From the Centre of Excellence for Nutrition, North-West University, Potchefstroom, South Africa (LM, CMS, and JB); the Human Development and Health Academic Unit, Faculty of Medicine, University of Southampton, Southampton, United Kingdom (PCC), the National Institute for Health Research Biomedical Research Centre in Nutrition, Southampton University Hospital National Health Service Foundation Trust and University of Southampton, Southampton, United Kingdom (PCC); the Department of Biological Sciences, Faculty of Science, King Abdulaziz University, Jeddah, Saudi Arabia (PCC); and the Laboratory of Human Nutrition, Institute of Food, Nutrition and Health, Eidgenössische Technische Hochschule Zürich, Switzerland (MBZ).

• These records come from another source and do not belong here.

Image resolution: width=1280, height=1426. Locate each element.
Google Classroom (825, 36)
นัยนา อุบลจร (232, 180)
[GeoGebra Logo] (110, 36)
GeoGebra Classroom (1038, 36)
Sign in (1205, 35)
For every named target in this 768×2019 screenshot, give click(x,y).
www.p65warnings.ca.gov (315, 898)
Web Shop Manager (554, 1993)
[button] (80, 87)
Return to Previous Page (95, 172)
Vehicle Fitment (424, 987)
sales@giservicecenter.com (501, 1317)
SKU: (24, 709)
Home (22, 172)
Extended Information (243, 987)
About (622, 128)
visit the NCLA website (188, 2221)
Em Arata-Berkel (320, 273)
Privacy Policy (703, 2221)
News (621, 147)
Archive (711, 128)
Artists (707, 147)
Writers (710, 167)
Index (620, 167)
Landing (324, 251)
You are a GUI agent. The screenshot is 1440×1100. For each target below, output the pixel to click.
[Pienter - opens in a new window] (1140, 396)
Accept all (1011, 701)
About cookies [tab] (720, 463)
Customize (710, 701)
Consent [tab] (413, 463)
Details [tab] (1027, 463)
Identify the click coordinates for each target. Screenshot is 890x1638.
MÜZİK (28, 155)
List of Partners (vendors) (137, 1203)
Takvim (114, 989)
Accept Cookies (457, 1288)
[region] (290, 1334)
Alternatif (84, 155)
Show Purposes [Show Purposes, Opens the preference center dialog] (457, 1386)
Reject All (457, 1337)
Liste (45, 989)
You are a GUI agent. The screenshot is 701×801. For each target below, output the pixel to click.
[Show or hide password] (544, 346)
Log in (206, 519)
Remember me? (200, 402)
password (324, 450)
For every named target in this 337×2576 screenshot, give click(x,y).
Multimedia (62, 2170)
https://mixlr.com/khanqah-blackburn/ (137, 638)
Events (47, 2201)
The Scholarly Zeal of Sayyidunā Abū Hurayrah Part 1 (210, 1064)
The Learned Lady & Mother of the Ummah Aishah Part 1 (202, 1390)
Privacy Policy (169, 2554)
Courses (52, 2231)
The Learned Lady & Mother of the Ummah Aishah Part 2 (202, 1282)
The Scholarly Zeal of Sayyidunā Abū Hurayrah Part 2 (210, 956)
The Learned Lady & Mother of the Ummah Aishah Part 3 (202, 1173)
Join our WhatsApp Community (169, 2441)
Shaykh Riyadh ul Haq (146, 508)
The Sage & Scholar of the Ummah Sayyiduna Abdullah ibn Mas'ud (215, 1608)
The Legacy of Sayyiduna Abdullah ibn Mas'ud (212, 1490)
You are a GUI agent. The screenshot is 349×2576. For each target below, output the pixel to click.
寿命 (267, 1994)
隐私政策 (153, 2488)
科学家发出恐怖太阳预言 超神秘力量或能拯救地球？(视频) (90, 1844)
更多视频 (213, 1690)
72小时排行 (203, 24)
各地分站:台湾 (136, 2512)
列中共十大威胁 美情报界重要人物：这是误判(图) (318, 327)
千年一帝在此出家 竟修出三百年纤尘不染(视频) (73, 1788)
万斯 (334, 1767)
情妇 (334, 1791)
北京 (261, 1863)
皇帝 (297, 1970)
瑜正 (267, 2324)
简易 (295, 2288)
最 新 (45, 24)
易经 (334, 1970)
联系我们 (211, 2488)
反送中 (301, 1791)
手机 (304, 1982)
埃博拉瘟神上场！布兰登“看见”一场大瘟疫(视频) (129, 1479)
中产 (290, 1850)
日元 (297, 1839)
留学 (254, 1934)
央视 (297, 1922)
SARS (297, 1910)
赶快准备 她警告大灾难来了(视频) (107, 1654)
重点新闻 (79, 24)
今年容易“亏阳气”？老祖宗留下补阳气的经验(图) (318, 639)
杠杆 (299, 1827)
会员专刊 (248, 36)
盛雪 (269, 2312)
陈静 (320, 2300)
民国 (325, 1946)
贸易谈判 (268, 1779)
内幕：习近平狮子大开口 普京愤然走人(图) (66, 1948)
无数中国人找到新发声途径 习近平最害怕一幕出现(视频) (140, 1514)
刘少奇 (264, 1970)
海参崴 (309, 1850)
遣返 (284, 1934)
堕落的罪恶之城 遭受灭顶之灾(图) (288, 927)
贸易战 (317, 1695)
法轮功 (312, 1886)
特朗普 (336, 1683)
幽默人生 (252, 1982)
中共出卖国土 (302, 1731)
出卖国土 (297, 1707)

Am J Clin Nutr. 2015 Mar;101(3):668-79. doi: 10.3945/ajcn.113.081208. Epub 2014 Dec 31.
Although iron supplementation in malaria-free areas mostly reduces infectious morbidity, it can sometimes increase morbidity from infections as a result of the dependence of pathogenic microorganisms on iron. Supplementation with n-3 (ω-3) long-chain polyunsaturated fatty acids (LCPUFAs) improved morbidity in several human studies. However, information on the combined effect of iron and n-3 LCPUFA supplementation on infectious morbidity is limited.
We determined whether n-3 LCPUFAs and iron supplementation, alone or in combination, affected absenteeism and illness in iron-deficient schoolchildren with low fish intake.
A total of 321 South African children (aged 6-11 y) with iron deficiency (ID) were randomly divided into 4 groups to receive 1) iron plus placebo, 2) a mixture of docosahexaenoic acid and eicosapentaenoic acid (DHA/EPA) plus placebo, 3) iron plus DHA/EPA, or 4) placebo plus placebo as oral supplements 4 times/wk for 8.5 mo. Morbidity was recorded, and iron-status indexes were measured. The total phospholipid fatty acid composition of peripheral blood mononuclear cell membranes was analyzed in a subsample (n = 130).
Iron supplementation increased the number of days with illness when all symptoms were considered (B: 0.87; 95% CI: 0.71, 1.03) as well as illness that was specifically caused by respiratory symptoms (B: 1.45; 95% CI: 1.21, 1.70), whereas DHA/EPA reduced the number of days with illness at school (B: -0.96; 95% CI: -1.33, -0.59). The increases caused by iron were reduced to the levels seen in the placebo plus placebo group when iron was provided in combination with DHA/EPA as indicated by significant iron × DHA/EPA interactions (both P < 0.001).
Iron supplementation increased morbidity (mostly respiratory) in iron-deficient South African schoolchildren with low DHA/EPA intake, but when iron was given in combination with DHA/EPA, this effect was prevented.
尽管在无疟疾地区补充铁元素通常会降低传染性发病率,但由于致病微生物依赖铁元素,它有时也会增加感染性发病率。几项人体研究表明,补充 n-3(ω-3)长链多不饱和脂肪酸(LCPUFA)可以改善发病率。然而,关于铁和 n-3 LCPUFA 联合补充对传染性发病率的综合影响的信息有限。
我们旨在确定 n-3 LCPUFA 和铁单独或联合补充是否会影响低鱼类摄入量的缺铁学龄儿童的缺课和疾病。
共有 321 名南非儿童(年龄 6-11 岁)患有缺铁症(ID),他们被随机分为 4 组,分别接受 1)铁加安慰剂,2)二十二碳六烯酸和二十碳五烯酸(DHA/EPA)混合物加安慰剂,3)铁加 DHA/EPA,或 4)安慰剂加安慰剂,作为口服补充剂,每周 4 次,持续 8.5 个月。记录发病率,并测量铁状态指标。在一个亚样本(n=130)中分析外周血单个核细胞膜的总磷脂脂肪酸组成。
铁补充剂增加了所有症状考虑时的疾病天数(B:0.87;95%置信区间:0.71,1.03),以及由呼吸道症状引起的特定疾病天数(B:1.45;95%置信区间:1.21,1.70),而 DHA/EPA 减少了在校疾病天数(B:-0.96;95%置信区间:-1.33,-0.59)。当铁与 DHA/EPA 联合提供时,铁引起的增加减少到与安慰剂加安慰剂组相同的水平,这表明铁与 DHA/EPA 之间存在显著的相互作用(均 P<0.001)。
铁补充剂增加了南非缺铁学龄儿童(DHA/EPA 摄入量低)的发病率(主要是呼吸道疾病),但当铁与 DHA/EPA 联合使用时,这种作用得到了预防。